Vous avez en France la 3e équipe du monde, et quelques-uns des meilleurs joueurs du globe. Et pourtant le plus grand de vos stades fait sourire de pitié vos frères de petites nations comme l’’Uruguay, la Suisse, la Belgique, la Hongrie et la Roumanie.

Footballeurs mes frères, il vous faut prendre conscience de votre force. D’une force qui a permis à la F.I.F.A. de grouper sous son pavillon, sans discrimination de races, de croyances religieuses, de convictions politiques, 95 Fédérations Nationales, soit un nombre de pays supérieur à celui des membres de l’O.N.U. D’une force qui a permis de surmonter les obstacles qui s’opposaient à la réalisation du match URSS.-Espagne de la Coupe d’Europe.
Ce sera le but du Miroir du Football que de vous aider, footballeurs anonymes ou célèbres, entraîneurs, spectateurs des petites et des grandes rencontres, dirigeants de clubs obscurs, à mieux connaître cette force, à l’exalter, à la développer, à en découvrir les raisons profondes. A lutter contre le chauvinisme qui repose sur l’ignorance des réalités du jeu, contre l’exploitation mercantile de votre passion…Bref, de contribuer à la grandeur du football.

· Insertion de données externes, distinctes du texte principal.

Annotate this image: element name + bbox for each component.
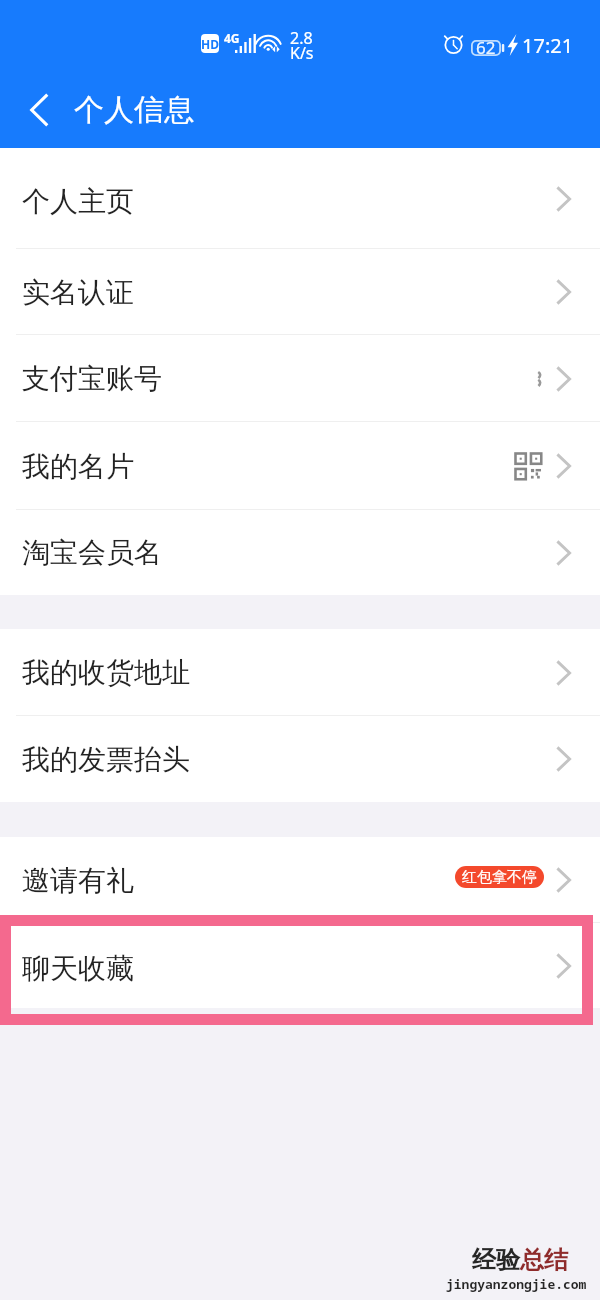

Si vous recherchez dans nos pages matière à satisfaire l’orgueil nationaliste, l’esprit de clocher, ou le culte commercial de la vedette… Ne poursuivez pas votre lecture

Mais si vous aimez le football pour lui-même, si vous cherchez à étendre le champ de vos connaissances dans tous les domaines du sport qui a conquis le Monde…. Alors, le Miroir du Football est déjà votre revue.